Foto: EVARISTO SA / AFP
Apoie Siga-nos no

Nesta semana, o presidente dessa nossa mórbida república (assim em minúsculo mesmo), que continua enterrando milhares por dia em decorrência da pandemia, resolveu ressuscitar com veemência a prosa já antiga de que tanto se valeu no decorrer de 2018: a de fraude eleitoral por meio do sistema brasileiro de voto eletrônico. Ainda que tenha ares de bravata vinda de um notório bocarrão, creio ser importante compreender as razões pelas quais Jair Bolsonaro insiste nesse factoide e quais as possíveis e reais consequências disso.

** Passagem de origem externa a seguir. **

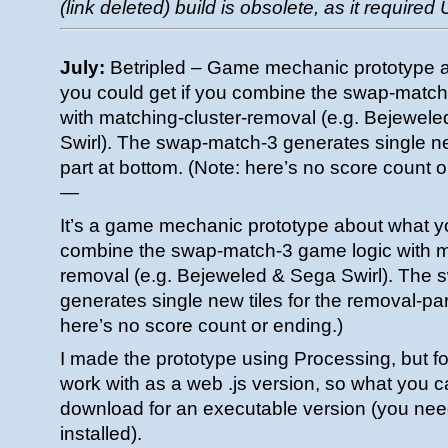
(link deleted) build is obsolete, as it required
July:
Betripled – Game mechanic prototype 
you could get if you combine the swap-match
with matching-cluster-removal (e.g. Bejewel
Swirl). The swap-match-3 generates single new
part at bottom. (Note: here’s no score count o
—
It’s a game mechanic prototype about what yo
combine the swap-match-3 game logic with m
removal (e.g. Bejeweled & Sega Swirl). The
generates single new tiles for the removal-par
here’s no score count or ending.)
I made the prototype using Processing, but fo
work with as a web .js version, so what you c
download for an executable version (you nee
installed).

Em primeiro lugar, os fatos não deixam dúvidas. Jair Bolsonaro, noves fora o pleonasmo, não embute qualquer sinceridade na alegação de que as urnas eletrônicas têm sido instrumento para fraudar a vontade da maioria. Do mesmo modo que não há menor sinceridade na confiança que diz depositar no voto impresso. Como mostra o jornalista Alexandre Aragão em O Globo, há 25 anos Jair Bolsonaro defendeu a informatização da apuração de votos para combater, adivinhem só: fraudes eleitorais

Não precisamos sequer entrar nas tecnicidades que envolvem o sistema eletrônico de voto no Brasil – referência de eficiência mundo afora e, ao contrário do que diz o presidente, é auditável – para abordar a questão. Isso porque a alegação que faz Jair Bolsonaro, em tom de ameaça, não tem qualquer razão amparada nos fatos e nas evidências: nos EUA, seu baluarte de (i)moralidade venceu as eleições com voto impresso. Aqui, ele se elegeu com 58 milhões de votos, batendo um candidato do PT, por meio do voto eletrônico. De modo que, se houve fraude, lá e cá, a fraude só pode ter favorecido a eleição da extrema-direita popuista fascistóide. Questão de lógica e de honestidade intelectual.

 

E o que está por trás de tudo isso? Três coisas que, em grande medida, se sobrepõem. A primeira é a constatação da queda paulatina de sua popularidade e o medo de que seu projeto de reeleição esteja indo para o buraco com Luis Inácio Lula da Silva não apenas voltando ao páreo, como despontando como franco favorito para 2022 com folga no segundo turno, como mostrou o DataFolha nesta semana com base em pesquisa de campo presencial. A retórica da fraude, portanto, serve a um único propósito: dizer que só há um resultado possível e autêntico: sua reeleição.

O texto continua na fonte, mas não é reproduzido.